As further evidence of the growing demand for video content designed for consumption outside of the traditional living room, the National Academy of Television Arts & Sciences announced Monday that it has created an Emmy award for emerging programming formats.

Dubbed the Emmy for Outstanding Achievement in Content for Non-Traditional Delivery Platforms, the prize will be handed out each year for what the entertainment industry group cites as the best original video work created specifically for consumption on devices that are not TV, including computers, mobile phones, PDAs and other video-capable electronics.

With the competition overseen by what the National Television Academy is calling a blue-ribbon panel of media professionals, the award will be will be handed out in recognition of creativity in editorial content and video production for non-traditional platforms.

The newest Emmy will be presented for the first time at the 27th Annual Sports Emmy Awards in May 2006, and will also be highlighted as part of the group's other annual awards presentations.

The Emmy will be handed out specifically for original material made for consumption either via broadband or mobile networks, including video blogs, Web site video programs, live events coverage, short programs created for mobile devices, and video-on-demand.

Entries must be less than 20 minutes in length, and programming repurposed for new platforms from TV or elsewhere will not be considered for the award.

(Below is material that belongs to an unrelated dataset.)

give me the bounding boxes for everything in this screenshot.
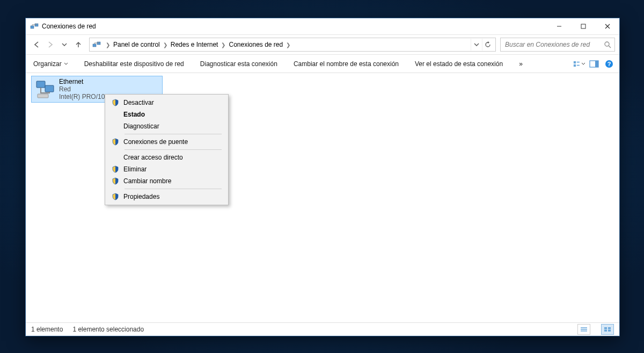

The National Television Academy will begin accepting entries for the new Emmy this week.

With an increasing number of mobile devices that support video being introduced and entertainment companies seeking additional ways to market their original content, consumers are being presented with a range of new options for viewing everything from the freshest political satire to sitcoms cancelled several decades ago.

As evidence of the trend, Internet portal player America Online announced Monday that it will soon begin allowing its customers to watch old shows like "Welcome Back Kotter" and "Growing Pains" via its broadband network.

Last month Apple Inc. reported that it sold over 1 million video downloads in less than three weeks after launching its newest iPod handheld, which can play the multimedia files.

Peter Price, chief executive of the New York-based National TV Academy, said the group struggled to make sure that the language used to describe the award was broad enough to include most of the new video formats coming to market. He said that the content industry is undergoing a change that is likely unparalleled since the dawn of the TV age.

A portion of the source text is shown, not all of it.